Van-Anh Su discusses how their phased roll-out of their wiki led to its successful adoption
As we were building out our wiki, we were very intentional about involving our leadership team. We helped them understand the purpose of the wiki and the benefit it would provide the organization. Since we are growing so much, we need a central location for new hires to find information. — Van-Anh Su, BrightInsight
Knowledge management can be fun with the right wiki
Aggregating your company’s information into a central hub or intranet can be a daunting task. Especially if the tool is difficult to update or requires deep technical expertise. Since Coda looks and feels like a doc, anyone can edit the wiki and built it out so that it’s customized for every team or department.
Van-Anh Su talks about the opportunities their team wiki in Coda created for her organization
Our team wiki showed me the opportunities for how we can make knowledge management fun. Through building our wiki, it helped me adjust my perspective and mindset on what’s possible. — Van-Anh Su, BrightInsight
A wiki that’s easy to update
As mentioned earlier, this wiki template should be easy to update. Since Coda looks and feels like a doc, it’s supposed to be more welcoming to anyone on your team who may want to update the wiki. If you’re coming from an existing wiki or intranet tool that is difficult to update, you may find Coda’s interface easier to use.
At previous organizations I worked in, we had a traditional intranet with web pages to update. Updating and maintaining these intranets was very cumbersome. The intranet becomes too large for any one person to update. Coda is built in a way that eliminates this. You can have multiple stakeholders update the pages that they care about, and all of it is done in real time. — Shagun Bahadur, Digital transformation lead, Sattva Consulting
How a cohesive team wiki can drive change
Change can be hard.

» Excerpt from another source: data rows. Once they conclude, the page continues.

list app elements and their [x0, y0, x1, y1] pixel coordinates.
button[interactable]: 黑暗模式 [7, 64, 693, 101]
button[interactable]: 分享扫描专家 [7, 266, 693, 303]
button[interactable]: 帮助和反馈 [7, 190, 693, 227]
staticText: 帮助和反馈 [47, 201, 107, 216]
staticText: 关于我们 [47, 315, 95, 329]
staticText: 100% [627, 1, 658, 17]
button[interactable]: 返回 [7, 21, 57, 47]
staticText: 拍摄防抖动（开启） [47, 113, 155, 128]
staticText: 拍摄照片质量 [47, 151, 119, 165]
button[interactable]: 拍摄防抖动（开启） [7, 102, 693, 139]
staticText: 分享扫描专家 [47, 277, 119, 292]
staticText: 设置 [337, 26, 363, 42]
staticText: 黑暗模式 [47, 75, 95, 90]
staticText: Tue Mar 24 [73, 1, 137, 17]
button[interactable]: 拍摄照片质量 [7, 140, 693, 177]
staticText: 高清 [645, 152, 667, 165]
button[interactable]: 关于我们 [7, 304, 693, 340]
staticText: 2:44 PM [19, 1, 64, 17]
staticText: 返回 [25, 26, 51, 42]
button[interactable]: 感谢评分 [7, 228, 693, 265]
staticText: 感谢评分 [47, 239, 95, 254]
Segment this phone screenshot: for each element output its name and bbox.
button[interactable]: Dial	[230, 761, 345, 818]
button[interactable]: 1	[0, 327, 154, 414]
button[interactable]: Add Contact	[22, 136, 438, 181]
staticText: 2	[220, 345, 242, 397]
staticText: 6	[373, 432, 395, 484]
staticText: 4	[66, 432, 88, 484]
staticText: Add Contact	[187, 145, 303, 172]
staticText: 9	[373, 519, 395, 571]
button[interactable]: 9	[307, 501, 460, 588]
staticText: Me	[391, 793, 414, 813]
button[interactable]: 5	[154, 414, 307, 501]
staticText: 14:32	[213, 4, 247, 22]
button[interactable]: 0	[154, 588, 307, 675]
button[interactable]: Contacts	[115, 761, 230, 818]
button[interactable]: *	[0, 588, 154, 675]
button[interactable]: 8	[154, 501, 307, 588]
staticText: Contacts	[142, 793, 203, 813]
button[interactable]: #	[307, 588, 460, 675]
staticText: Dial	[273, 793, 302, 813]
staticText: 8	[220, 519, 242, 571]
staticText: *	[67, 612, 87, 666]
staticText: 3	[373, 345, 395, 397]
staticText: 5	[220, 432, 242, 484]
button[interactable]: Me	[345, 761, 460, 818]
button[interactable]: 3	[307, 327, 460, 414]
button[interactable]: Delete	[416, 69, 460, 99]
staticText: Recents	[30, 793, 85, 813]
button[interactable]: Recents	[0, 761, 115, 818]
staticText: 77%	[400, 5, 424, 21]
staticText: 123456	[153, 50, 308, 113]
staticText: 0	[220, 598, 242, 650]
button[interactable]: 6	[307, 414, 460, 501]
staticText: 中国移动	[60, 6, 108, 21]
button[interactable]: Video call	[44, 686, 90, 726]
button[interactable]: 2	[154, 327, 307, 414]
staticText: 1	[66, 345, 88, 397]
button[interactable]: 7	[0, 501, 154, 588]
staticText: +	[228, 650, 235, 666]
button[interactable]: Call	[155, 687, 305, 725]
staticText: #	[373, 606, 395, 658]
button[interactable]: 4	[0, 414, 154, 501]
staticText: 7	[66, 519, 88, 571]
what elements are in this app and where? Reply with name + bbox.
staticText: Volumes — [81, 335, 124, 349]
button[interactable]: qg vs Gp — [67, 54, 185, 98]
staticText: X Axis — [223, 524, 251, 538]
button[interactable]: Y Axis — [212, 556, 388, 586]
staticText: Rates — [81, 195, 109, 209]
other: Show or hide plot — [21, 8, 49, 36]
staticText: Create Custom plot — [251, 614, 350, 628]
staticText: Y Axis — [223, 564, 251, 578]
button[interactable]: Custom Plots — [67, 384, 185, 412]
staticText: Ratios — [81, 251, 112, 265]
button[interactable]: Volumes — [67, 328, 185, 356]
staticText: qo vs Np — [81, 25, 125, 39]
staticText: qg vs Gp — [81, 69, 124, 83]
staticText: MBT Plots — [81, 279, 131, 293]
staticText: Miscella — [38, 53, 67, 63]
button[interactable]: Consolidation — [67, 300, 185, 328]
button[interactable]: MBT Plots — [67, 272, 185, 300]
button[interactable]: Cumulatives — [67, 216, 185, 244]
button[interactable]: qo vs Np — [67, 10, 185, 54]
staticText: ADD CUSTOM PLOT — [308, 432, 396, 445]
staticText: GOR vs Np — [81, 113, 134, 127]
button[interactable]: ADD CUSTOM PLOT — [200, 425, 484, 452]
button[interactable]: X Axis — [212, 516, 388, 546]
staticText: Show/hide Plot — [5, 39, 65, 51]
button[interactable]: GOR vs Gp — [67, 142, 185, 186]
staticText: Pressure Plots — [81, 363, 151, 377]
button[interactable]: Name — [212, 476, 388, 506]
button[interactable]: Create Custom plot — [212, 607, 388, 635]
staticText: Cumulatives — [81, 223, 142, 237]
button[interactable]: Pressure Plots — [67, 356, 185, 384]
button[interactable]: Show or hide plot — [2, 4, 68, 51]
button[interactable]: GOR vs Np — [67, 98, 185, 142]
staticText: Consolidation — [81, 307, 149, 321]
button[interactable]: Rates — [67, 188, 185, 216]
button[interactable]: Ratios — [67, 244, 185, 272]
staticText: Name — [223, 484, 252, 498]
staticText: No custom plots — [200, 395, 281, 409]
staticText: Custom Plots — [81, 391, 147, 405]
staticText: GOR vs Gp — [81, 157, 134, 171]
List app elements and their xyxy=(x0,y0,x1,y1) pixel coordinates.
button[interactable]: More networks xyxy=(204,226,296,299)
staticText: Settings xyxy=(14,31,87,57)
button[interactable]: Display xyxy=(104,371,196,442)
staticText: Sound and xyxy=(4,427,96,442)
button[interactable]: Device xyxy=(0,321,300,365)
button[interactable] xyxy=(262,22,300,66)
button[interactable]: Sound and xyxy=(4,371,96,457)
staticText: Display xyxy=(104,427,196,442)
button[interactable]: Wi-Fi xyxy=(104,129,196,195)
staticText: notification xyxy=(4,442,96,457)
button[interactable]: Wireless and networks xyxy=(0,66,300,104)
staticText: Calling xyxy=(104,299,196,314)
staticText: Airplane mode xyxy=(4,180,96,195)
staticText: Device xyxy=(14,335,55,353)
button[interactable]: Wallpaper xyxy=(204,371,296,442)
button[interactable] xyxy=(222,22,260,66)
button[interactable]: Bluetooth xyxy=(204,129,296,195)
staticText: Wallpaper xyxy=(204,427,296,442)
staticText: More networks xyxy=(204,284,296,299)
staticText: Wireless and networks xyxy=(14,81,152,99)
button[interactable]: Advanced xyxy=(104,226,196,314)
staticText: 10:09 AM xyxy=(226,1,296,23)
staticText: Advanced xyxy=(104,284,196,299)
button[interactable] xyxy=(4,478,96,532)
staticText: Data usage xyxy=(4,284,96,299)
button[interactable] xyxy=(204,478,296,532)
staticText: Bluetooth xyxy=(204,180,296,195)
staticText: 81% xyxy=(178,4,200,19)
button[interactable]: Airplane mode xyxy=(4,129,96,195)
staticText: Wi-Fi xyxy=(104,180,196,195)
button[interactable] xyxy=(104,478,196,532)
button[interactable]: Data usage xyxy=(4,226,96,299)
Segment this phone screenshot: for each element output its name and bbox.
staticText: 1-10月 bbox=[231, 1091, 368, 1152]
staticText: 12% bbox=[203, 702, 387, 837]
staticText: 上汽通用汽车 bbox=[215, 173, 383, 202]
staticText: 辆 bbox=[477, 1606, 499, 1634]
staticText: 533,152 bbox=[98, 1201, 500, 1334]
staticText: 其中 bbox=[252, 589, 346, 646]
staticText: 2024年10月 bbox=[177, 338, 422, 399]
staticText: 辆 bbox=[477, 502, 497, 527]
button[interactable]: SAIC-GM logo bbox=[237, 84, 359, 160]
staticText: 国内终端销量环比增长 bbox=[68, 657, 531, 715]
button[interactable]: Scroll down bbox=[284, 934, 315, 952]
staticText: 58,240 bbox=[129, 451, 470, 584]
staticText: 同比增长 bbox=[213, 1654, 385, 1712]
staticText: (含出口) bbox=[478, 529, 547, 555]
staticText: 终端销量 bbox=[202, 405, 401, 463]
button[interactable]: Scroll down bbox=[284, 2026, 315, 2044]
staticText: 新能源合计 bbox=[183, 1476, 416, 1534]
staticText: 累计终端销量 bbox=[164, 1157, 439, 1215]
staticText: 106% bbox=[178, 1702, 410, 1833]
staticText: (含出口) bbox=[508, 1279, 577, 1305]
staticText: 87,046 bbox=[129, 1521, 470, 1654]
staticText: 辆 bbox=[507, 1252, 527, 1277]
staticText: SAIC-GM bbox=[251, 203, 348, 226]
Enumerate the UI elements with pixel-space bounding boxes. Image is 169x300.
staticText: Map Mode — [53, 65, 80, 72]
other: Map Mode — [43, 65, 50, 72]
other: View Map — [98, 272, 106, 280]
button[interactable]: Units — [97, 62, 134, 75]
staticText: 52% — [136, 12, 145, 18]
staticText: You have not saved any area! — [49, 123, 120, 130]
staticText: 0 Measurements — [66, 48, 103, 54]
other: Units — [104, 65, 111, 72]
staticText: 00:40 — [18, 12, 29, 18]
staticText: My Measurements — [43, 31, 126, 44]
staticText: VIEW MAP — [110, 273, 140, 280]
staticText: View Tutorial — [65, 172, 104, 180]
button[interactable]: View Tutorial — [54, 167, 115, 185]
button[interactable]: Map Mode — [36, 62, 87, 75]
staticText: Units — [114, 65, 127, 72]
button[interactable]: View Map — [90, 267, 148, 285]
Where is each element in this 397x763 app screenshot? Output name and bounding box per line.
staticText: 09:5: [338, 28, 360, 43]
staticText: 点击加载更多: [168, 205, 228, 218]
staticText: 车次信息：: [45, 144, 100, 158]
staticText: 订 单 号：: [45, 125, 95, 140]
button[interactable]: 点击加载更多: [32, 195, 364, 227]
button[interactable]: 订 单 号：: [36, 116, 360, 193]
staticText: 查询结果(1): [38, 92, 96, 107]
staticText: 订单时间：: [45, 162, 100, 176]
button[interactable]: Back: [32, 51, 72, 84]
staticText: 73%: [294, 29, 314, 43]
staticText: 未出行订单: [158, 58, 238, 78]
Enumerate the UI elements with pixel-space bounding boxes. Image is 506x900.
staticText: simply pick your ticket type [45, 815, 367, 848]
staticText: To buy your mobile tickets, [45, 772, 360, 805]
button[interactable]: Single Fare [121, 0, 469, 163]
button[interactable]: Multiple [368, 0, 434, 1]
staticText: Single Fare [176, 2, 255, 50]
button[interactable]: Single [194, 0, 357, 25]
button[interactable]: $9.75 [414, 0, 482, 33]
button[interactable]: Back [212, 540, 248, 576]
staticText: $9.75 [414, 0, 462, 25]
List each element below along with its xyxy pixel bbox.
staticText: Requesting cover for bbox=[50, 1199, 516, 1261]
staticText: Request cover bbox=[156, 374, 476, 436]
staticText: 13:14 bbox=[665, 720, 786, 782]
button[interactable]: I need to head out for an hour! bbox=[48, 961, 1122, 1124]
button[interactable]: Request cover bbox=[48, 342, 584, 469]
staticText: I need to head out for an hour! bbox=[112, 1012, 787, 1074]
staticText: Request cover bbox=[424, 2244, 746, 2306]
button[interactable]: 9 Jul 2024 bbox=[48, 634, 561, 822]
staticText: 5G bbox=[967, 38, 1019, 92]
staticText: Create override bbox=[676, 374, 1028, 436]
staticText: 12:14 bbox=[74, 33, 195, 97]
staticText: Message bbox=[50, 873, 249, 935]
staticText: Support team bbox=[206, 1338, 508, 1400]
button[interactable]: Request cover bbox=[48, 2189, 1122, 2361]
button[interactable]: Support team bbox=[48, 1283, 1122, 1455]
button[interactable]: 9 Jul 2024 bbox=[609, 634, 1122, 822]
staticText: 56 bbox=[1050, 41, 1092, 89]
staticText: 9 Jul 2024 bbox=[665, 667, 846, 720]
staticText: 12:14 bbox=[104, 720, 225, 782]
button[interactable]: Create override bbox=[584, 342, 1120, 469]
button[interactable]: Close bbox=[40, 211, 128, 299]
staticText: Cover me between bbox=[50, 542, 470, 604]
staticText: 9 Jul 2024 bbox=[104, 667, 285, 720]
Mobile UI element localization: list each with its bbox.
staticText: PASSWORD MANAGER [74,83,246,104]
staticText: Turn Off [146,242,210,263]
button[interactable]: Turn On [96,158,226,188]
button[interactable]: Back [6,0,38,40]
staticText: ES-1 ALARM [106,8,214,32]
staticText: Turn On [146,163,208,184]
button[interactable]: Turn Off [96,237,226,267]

It’s normal to get used to our own way of doing things. A team wiki forces teams to have better standards and processes. As teams use Coda regularly, some positive changes happen:
Increased participation - From using the reactions feature to entering more data into the wiki, all members on your team begin to participate more.
Increased transparency - No more opening 10 different tabs. Now you only have to check one place to see updates on projects, design artifacts, and more across the entire team.
Stronger identity - Since most teams are working remotely, a team wiki helps build a sense of identity for the team when meeting in person ins’t an option.